El destino decidió borrar todas sus dudas y otro soplido helado hizo que Mark girara la cabeza y… pudiera verla. Sí, ahí estaba ella, en la ventana cerrada. Tan solo podía ver su largo cabello dorado y su también largo y vaporoso vestido azul celeste. Aquella joven miraba atentamente por la ventana mientras el viento ondeaba sus cabellos y hacía levitar la sedosa tela de su largo vestido. Mark seguía paralizado, no podía creer que aquella mujer estuviera en su casa. ¿Cómo podría haber entrado? ¿Y qué hacía mirando por su ventana? Y lo más importante… ¿cómo podían acariciar sus cabellos ráfagas de viento si la ventaba estaba cerrada?

Sin previo aviso, la muchacha de dorados cabellos se giró. Mark se sobresaltó, pero inmediatamente vio el rostro de la joven no movió ni un músculo. Era la mujer más bella que jamás había visto. Su piel era fina como la porcelana y de un blanco inmaculado. Las tímidas formas de su cuerpo se marcaban en el corpiño del vestido y su falda seguía levitando cual vestido mágico de un hada. Sus ojos eran como dos gigantescos zafiros incrustados y sus finos rasgos terminaban con unos suaves y rosados labios. La joven miraba directamente a los ojos al desconcertado escritor, que intentaba hablarle en vano, pues no conseguía emitir ningún sonido. Estaba tan asustado que su voz se  perdía en su garganta y jamás corría a preguntarle a la joven su identidad.

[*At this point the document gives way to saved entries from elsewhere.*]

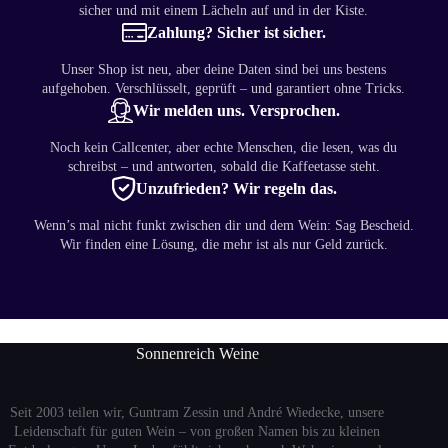
sicher und mit einem Lächeln auf und in der Kiste.
Zahlung? Sicher ist sicher.
Unser Shop ist neu, aber deine Daten sind bei uns bestens
aufgehoben. Verschlüsselt, geprüft – und garantiert ohne Tricks.
Wir melden uns. Versprochen.
Noch kein Callcenter, aber echte Menschen, die lesen, was du
schreibst – und antworten, sobald die Kaffeetasse steht.
Unzufrieden? Wir regeln das.
Wenn’s mal nicht funkt zwischen dir und dem Wein: Sag Bescheid.
Wir finden eine Lösung, die mehr ist als nur Geld zurück.
Sonnenreich Weine
Seit 2003 teilen wir, Guntram Zessin und André Wiedecke, unsere
Leidenschaft für guten Wein – von großen Namen bis zu kleinen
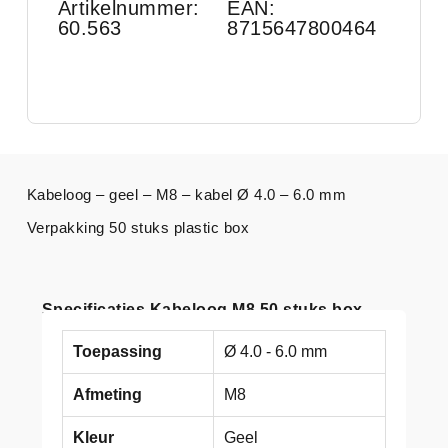
Artikelnummer:
EAN:
60.563
8715647800464
Kabeloog – geel – M8 – kabel Ø 4.0 – 6.0 mm
Verpakking 50 stuks plastic box
Specificaties Kabeloog M8 50 stuks box
Toepassing
Ø 4.0 - 6.0 mm
Afmeting
M8
Kleur
Geel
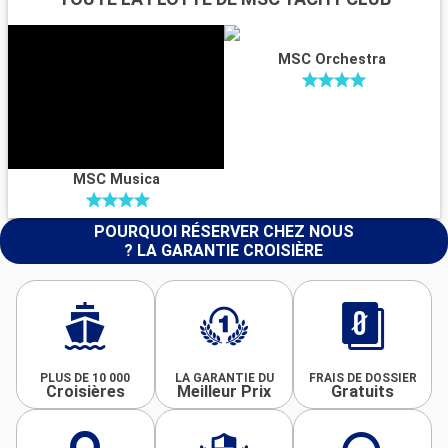
MSC Orchestra
MSC Musica
POURQUOI RÉSERVER CHEZ NOUS
? LA GARANTIE CROISIÈRE
PLUS DE 10 000
LA GARANTIE DU
FRAIS DE DOSSIER
Croisières
Meilleur Prix
Gratuits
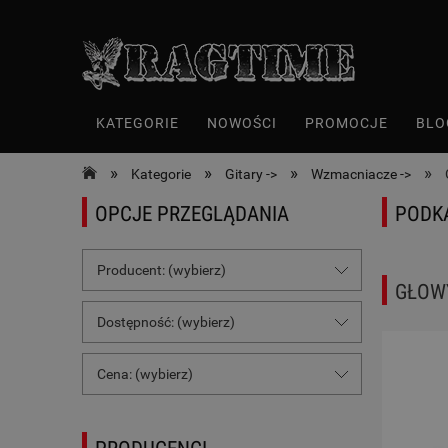
KATEGORIE
NOWOŚCI
PROMOCJE
BLO
»
»
»
»
Kategorie
Gitary ->
Wzmacniacze ->
OPCJE PRZEGLĄDANIA
PODK
Producent: (wybierz)
GŁOW
Dostępność: (wybierz)
Cena: (wybierz)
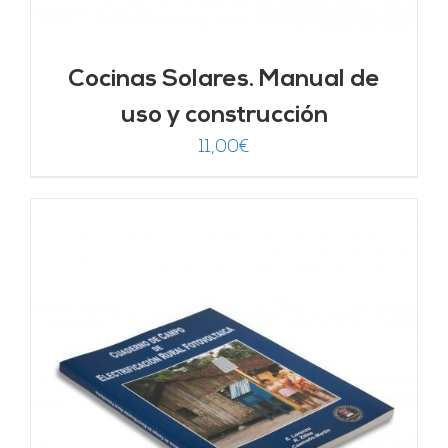
Cocinas Solares. Manual de
uso y construcción
11,00
€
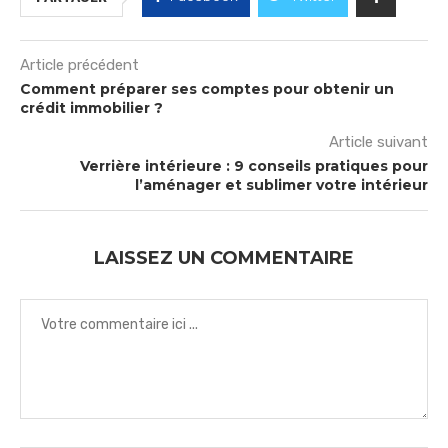
Article précédent
Comment préparer ses comptes pour obtenir un
crédit immobilier ?
Article suivant
Verrière intérieure : 9 conseils pratiques pour
l’aménager et sublimer votre intérieur
LAISSEZ UN COMMENTAIRE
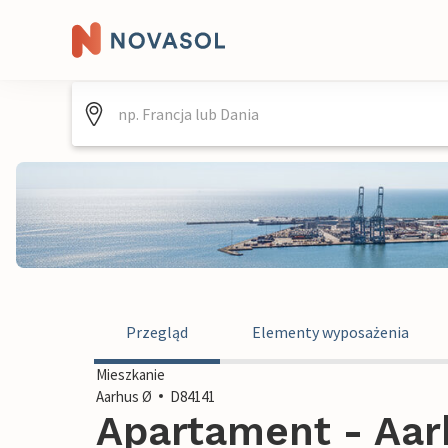
Przegląd
Elementy wyposażenia
Mieszkanie
Aarhus Ø
D84141
Apartament - Aar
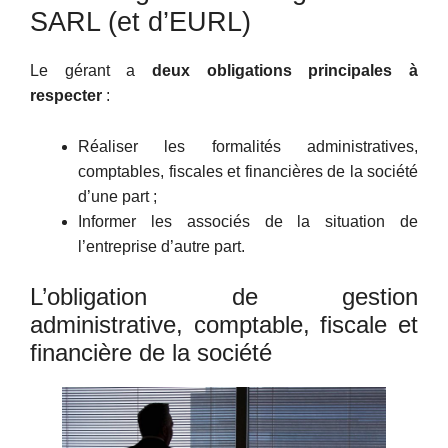
SARL (et d’EURL)
Le gérant a
deux obligations principales à
respecter
:
Réaliser les formalités administratives,
comptables, fiscales et financières de la société
d’une part ;
Informer les associés de la situation de
l’entreprise d’autre part.
L’obligation de gestion
administrative, comptable, fiscale et
financière de la société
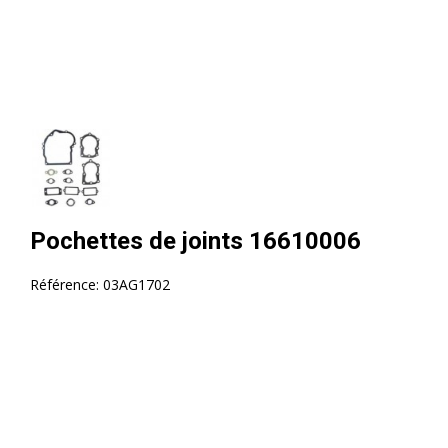
Pochettes de joints 16610006
Référence:
03AG1702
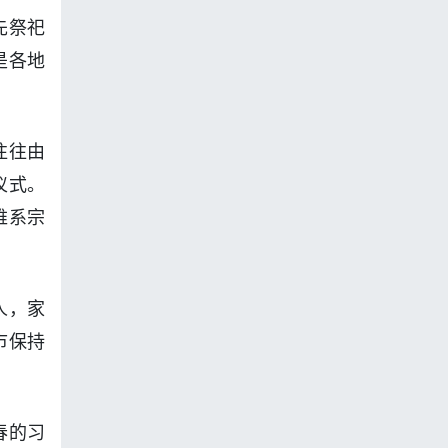
先祭祀
是各地
往往由
仪式。
维系宗
人，家
市保持
春的习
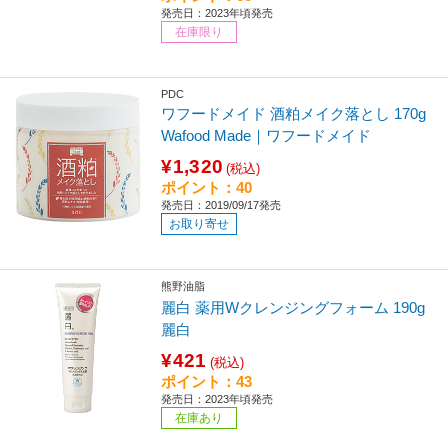
発売日：2023年頃発売
在庫限り
PDC
ワフードメイド 酒粕メイク落とし 170g
Wafood Made｜ワフードメイド
¥1,320
(税込)
ポイント：40
発売日：2019/09/17発売
お取り寄せ
熊野油脂
麗白 薬用Wクレンジングフォーム 190g
麗白
¥421
(税込)
ポイント：43
発売日：2023年頃発売
在庫あり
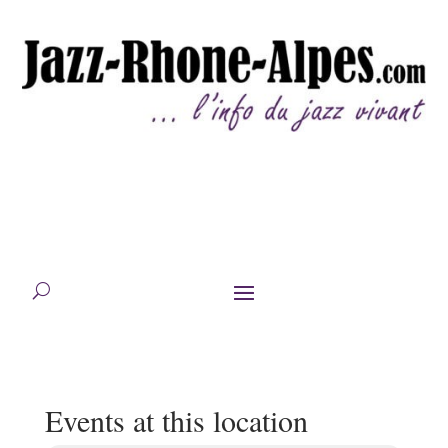
Events at this location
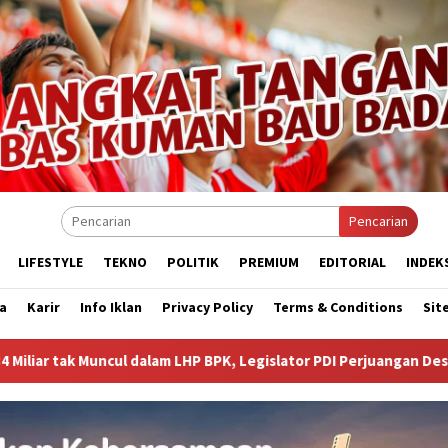
Pencarian
LIFESTYLE
TEKNO
POLITIK
PREMIUM
EDITORIAL
INDEK
a
Karir
Info Iklan
Privacy Policy
Terms & Conditions
Sit
HP BPK, Legislator PDI Perjuangan Desak Audit Investigatif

La bella muchacha sonrió. Así, de repente. Aquella sonrisa de malvada belleza pilló desprevenido al pobre Mark, que quedó todavía más prendado de aquella extraña muchacha de aspecto fantasmal y belleza sobrenatural que había aparecido en su solitaria casa sin previo aviso. La dama del largo vestido seguía con la mirada clavada en los ojos de Mark y aquella sonrisa fija.
Mark comenzó a curvar los labios en una tímida y aterrorizada sonrisa cuando, de repente, un nuevo soplo de aire gélido rozó su cuello, penetró en su cuerpo y sintió en su alma. Y, por desgracia, cuando Mark quiso girarse a comprobar el origen de aquel suspiro helado, ya era demasiado tarde: el fantasma de un niño de belleza angelical y a la vez diabólica comenzó a ahogarle. Sí, las pálidas manos del infante rodearon el cuello de Mark y lo presionaron con una fuerza bestial, sobrehumana, con la que el desgraciado escritor no podía competir. La agonía apenas duró unos segundos y Mark ni siquiera pudo darse la vuelta para ver a su joven y vil asesino. Cuando su corazón estaba a punto de perecer, sus ojos vieron como la bella joven (que había observado la escena impasible, son la sonrisa fija) se acercaba lentamente a él.

– Deberías haber vigilado tu espalda. Te avisé: todos los ángulos son vitales.